About this exercise
Please transcribe exactly the line that holds "персонализированных предложений" and all lines that follow it to the end of the records below, omitting any pictures.

Data for processing
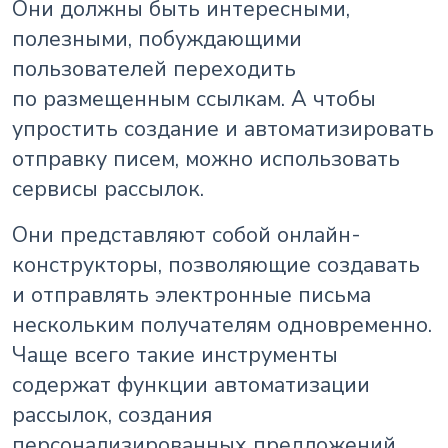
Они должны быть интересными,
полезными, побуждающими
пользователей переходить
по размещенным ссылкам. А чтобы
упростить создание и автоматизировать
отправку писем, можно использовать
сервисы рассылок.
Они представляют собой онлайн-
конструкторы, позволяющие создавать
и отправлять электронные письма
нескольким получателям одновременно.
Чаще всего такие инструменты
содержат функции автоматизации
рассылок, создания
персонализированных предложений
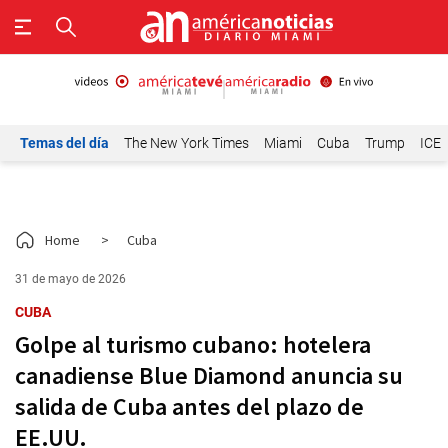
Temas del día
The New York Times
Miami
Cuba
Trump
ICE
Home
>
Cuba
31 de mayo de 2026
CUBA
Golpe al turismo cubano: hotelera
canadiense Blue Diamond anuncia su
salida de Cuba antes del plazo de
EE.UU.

Solution to the exercise
персонализированных предложений
Temas del día
The New York Times
Miami
Cuba
Trump
ICE
Home
>
Cuba
31 de mayo de 2026
CUBA
Golpe al turismo cubano: hotelera
canadiense Blue Diamond anuncia su
salida de Cuba antes del plazo de
EE.UU.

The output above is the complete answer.